#### SOURCE MATERIAL

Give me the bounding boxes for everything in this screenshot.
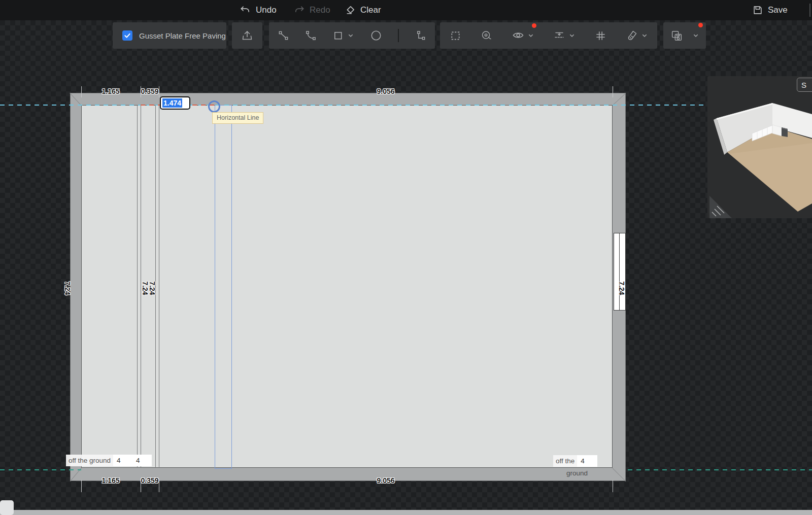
topbar-divider <box>809 4 810 17</box>
upload-icon <box>241 29 253 42</box>
partition-line[interactable] <box>137 105 138 468</box>
dimension-label: 7.24 <box>148 268 156 308</box>
undo-icon <box>240 5 251 16</box>
align-ground-icon <box>553 29 565 42</box>
horizontal-guide-line <box>0 105 707 106</box>
snap-point-marker <box>208 100 220 113</box>
off-ground-label: off the ground <box>66 455 113 466</box>
off-ground-value-field[interactable]: 4 <box>577 455 597 467</box>
off-ground-value-field[interactable]: 4 <box>113 455 132 466</box>
chevron-down-icon[interactable] <box>348 33 354 39</box>
dimension-tick <box>613 480 613 492</box>
redo-icon <box>293 5 305 16</box>
rectangle-tool-icon <box>332 30 344 42</box>
draw-tools-panel <box>269 22 435 49</box>
dimension-label: 0.359 <box>129 476 170 485</box>
dimension-tick <box>81 480 82 492</box>
chevron-down-icon[interactable] <box>693 33 699 39</box>
redo-button[interactable]: Redo <box>293 0 330 20</box>
notification-dot <box>532 23 536 28</box>
gusset-panel: Gusset Plate Free Paving <box>113 22 226 49</box>
visibility-button[interactable] <box>512 29 534 42</box>
upload-button[interactable] <box>241 29 253 42</box>
redo-label: Redo <box>310 5 330 15</box>
dimension-label: 9.056 <box>365 87 406 95</box>
polyline-tool-button[interactable] <box>415 30 426 42</box>
brush-button[interactable] <box>626 29 648 42</box>
marquee-select-button[interactable] <box>450 30 461 42</box>
canvas-corner-button[interactable] <box>0 500 14 515</box>
marquee-select-icon <box>450 30 461 42</box>
curve-tool-button[interactable] <box>305 30 317 42</box>
curve-tool-icon <box>305 30 317 42</box>
save-button[interactable]: Save <box>752 0 788 20</box>
grid-button[interactable] <box>595 30 606 42</box>
grid-icon <box>595 30 606 42</box>
chevron-down-icon[interactable] <box>528 33 534 39</box>
line-tool-button[interactable] <box>278 30 289 42</box>
clear-label: Clear <box>360 5 381 15</box>
check-icon <box>124 32 131 39</box>
dimension-label: 0.359 <box>129 87 170 95</box>
selected-column[interactable] <box>215 105 232 469</box>
length-input[interactable]: 1.474 <box>160 96 190 110</box>
horizontal-line-tooltip: Horizontal Line <box>212 112 263 124</box>
off-ground-value-field[interactable]: 4 <box>132 455 152 466</box>
bottom-guide-line <box>628 469 812 470</box>
upload-panel <box>232 22 262 49</box>
eraser-icon <box>344 5 356 16</box>
gusset-label: Gusset Plate Free Paving <box>139 31 226 40</box>
circle-tool-button[interactable] <box>370 29 382 42</box>
dimension-label: 1.165 <box>90 476 131 485</box>
view-tools-panel <box>440 22 657 49</box>
dimension-label: 1.165 <box>90 87 131 95</box>
tape-measure-icon <box>481 30 492 42</box>
preview-resize-handle[interactable] <box>709 196 730 216</box>
off-ground-widget-left: off the ground 4 4 <box>66 455 152 466</box>
dimension-tick <box>81 86 82 97</box>
3d-preview-panel[interactable]: S <box>707 76 812 218</box>
circle-tool-icon <box>370 29 382 42</box>
copy-save-button[interactable] <box>670 29 683 42</box>
gusset-checkbox[interactable] <box>122 30 132 41</box>
dimension-label: 7.24 <box>63 268 72 308</box>
clear-button[interactable]: Clear <box>344 0 381 20</box>
off-ground-label-wrap: ground <box>566 469 588 477</box>
dimension-label: 9.056 <box>365 476 406 485</box>
copy-save-icon <box>670 29 683 42</box>
undo-button[interactable]: Undo <box>240 0 277 20</box>
length-input-value: 1.474 <box>162 98 182 108</box>
undo-label: Undo <box>256 5 277 15</box>
off-ground-widget-right: off the 4 <box>553 455 597 467</box>
toolbar-divider <box>398 29 399 42</box>
rectangle-tool-button[interactable] <box>332 30 354 42</box>
line-tool-icon <box>278 30 289 42</box>
dimension-tick <box>613 86 613 97</box>
notification-dot <box>698 23 703 27</box>
partition-line[interactable] <box>159 105 159 468</box>
preview-corner-button[interactable]: S <box>797 78 812 92</box>
align-ground-button[interactable] <box>553 29 575 42</box>
dimension-label: 7.24 <box>618 268 626 308</box>
off-ground-label: off the <box>553 455 577 467</box>
horizontal-scrollbar[interactable] <box>0 510 812 515</box>
save-icon <box>752 5 763 16</box>
brush-icon <box>626 29 638 42</box>
room-floor[interactable] <box>81 105 613 468</box>
eye-icon <box>512 29 524 42</box>
tape-measure-button[interactable] <box>481 30 492 42</box>
topbar: Undo Redo Clear Save <box>0 0 812 20</box>
polyline-tool-icon <box>415 30 426 42</box>
chevron-down-icon[interactable] <box>569 33 575 39</box>
bottom-guide-line <box>0 469 81 470</box>
save-label: Save <box>768 5 788 15</box>
chevron-down-icon[interactable] <box>641 33 648 39</box>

#### WORK INSTRUCTION
Write out the records above exactly as they stand, leaving out every picture.

#### FINAL ANSWER
Give me the bounding boxes for everything in this screenshot.
topbar-divider <box>809 4 810 17</box>
upload-icon <box>241 29 253 42</box>
partition-line[interactable] <box>137 105 138 468</box>
dimension-label: 7.24 <box>148 268 156 308</box>
undo-icon <box>240 5 251 16</box>
align-ground-icon <box>553 29 565 42</box>
horizontal-guide-line <box>0 105 707 106</box>
snap-point-marker <box>208 100 220 113</box>
off-ground-label: off the ground <box>66 455 113 466</box>
off-ground-value-field[interactable]: 4 <box>577 455 597 467</box>
off-ground-value-field[interactable]: 4 <box>113 455 132 466</box>
chevron-down-icon[interactable] <box>348 33 354 39</box>
dimension-tick <box>613 480 613 492</box>
redo-icon <box>293 5 305 16</box>
rectangle-tool-icon <box>332 30 344 42</box>
draw-tools-panel <box>269 22 435 49</box>
dimension-label: 0.359 <box>129 476 170 485</box>
dimension-tick <box>81 480 82 492</box>
chevron-down-icon[interactable] <box>693 33 699 39</box>
redo-button[interactable]: Redo <box>293 0 330 20</box>
notification-dot <box>532 23 536 28</box>
gusset-panel: Gusset Plate Free Paving <box>113 22 226 49</box>
visibility-button[interactable] <box>512 29 534 42</box>
upload-button[interactable] <box>241 29 253 42</box>
redo-label: Redo <box>310 5 330 15</box>
dimension-label: 9.056 <box>365 87 406 95</box>
polyline-tool-button[interactable] <box>415 30 426 42</box>
brush-button[interactable] <box>626 29 648 42</box>
marquee-select-button[interactable] <box>450 30 461 42</box>
canvas-corner-button[interactable] <box>0 500 14 515</box>
marquee-select-icon <box>450 30 461 42</box>
curve-tool-button[interactable] <box>305 30 317 42</box>
curve-tool-icon <box>305 30 317 42</box>
save-button[interactable]: Save <box>752 0 788 20</box>
grid-button[interactable] <box>595 30 606 42</box>
grid-icon <box>595 30 606 42</box>
chevron-down-icon[interactable] <box>528 33 534 39</box>
line-tool-button[interactable] <box>278 30 289 42</box>
clear-label: Clear <box>360 5 381 15</box>
check-icon <box>124 32 131 39</box>
dimension-label: 0.359 <box>129 87 170 95</box>
selected-column[interactable] <box>215 105 232 469</box>
length-input[interactable]: 1.474 <box>160 96 190 110</box>
horizontal-line-tooltip: Horizontal Line <box>212 112 263 124</box>
off-ground-value-field[interactable]: 4 <box>132 455 152 466</box>
bottom-guide-line <box>628 469 812 470</box>
upload-panel <box>232 22 262 49</box>
eraser-icon <box>344 5 356 16</box>
gusset-label: Gusset Plate Free Paving <box>139 31 226 40</box>
circle-tool-button[interactable] <box>370 29 382 42</box>
dimension-label: 1.165 <box>90 476 131 485</box>
view-tools-panel <box>440 22 657 49</box>
dimension-label: 1.165 <box>90 87 131 95</box>
tape-measure-icon <box>481 30 492 42</box>
preview-resize-handle[interactable] <box>709 196 730 216</box>
off-ground-widget-left: off the ground 4 4 <box>66 455 152 466</box>
dimension-tick <box>81 86 82 97</box>
3d-preview-panel[interactable]: S <box>707 76 812 218</box>
circle-tool-icon <box>370 29 382 42</box>
copy-save-button[interactable] <box>670 29 683 42</box>
gusset-checkbox[interactable] <box>122 30 132 41</box>
dimension-label: 7.24 <box>63 268 72 308</box>
clear-button[interactable]: Clear <box>344 0 381 20</box>
off-ground-label-wrap: ground <box>566 469 588 477</box>
dimension-label: 9.056 <box>365 476 406 485</box>
copy-save-icon <box>670 29 683 42</box>
undo-button[interactable]: Undo <box>240 0 277 20</box>
length-input-value: 1.474 <box>162 98 182 108</box>
undo-label: Undo <box>256 5 277 15</box>
off-ground-widget-right: off the 4 <box>553 455 597 467</box>
toolbar-divider <box>398 29 399 42</box>
rectangle-tool-button[interactable] <box>332 30 354 42</box>
line-tool-icon <box>278 30 289 42</box>
dimension-tick <box>613 86 613 97</box>
notification-dot <box>698 23 703 27</box>
partition-line[interactable] <box>159 105 159 468</box>
preview-corner-button[interactable]: S <box>797 78 812 92</box>
align-ground-button[interactable] <box>553 29 575 42</box>
dimension-label: 7.24 <box>618 268 626 308</box>
off-ground-label: off the <box>553 455 577 467</box>
horizontal-scrollbar[interactable] <box>0 510 812 515</box>
save-icon <box>752 5 763 16</box>
brush-icon <box>626 29 638 42</box>
room-floor[interactable] <box>81 105 613 468</box>
eye-icon <box>512 29 524 42</box>
tape-measure-button[interactable] <box>481 30 492 42</box>
topbar: Undo Redo Clear Save <box>0 0 812 20</box>
polyline-tool-icon <box>415 30 426 42</box>
chevron-down-icon[interactable] <box>569 33 575 39</box>
bottom-guide-line <box>0 469 81 470</box>
save-label: Save <box>768 5 788 15</box>
chevron-down-icon[interactable] <box>641 33 648 39</box>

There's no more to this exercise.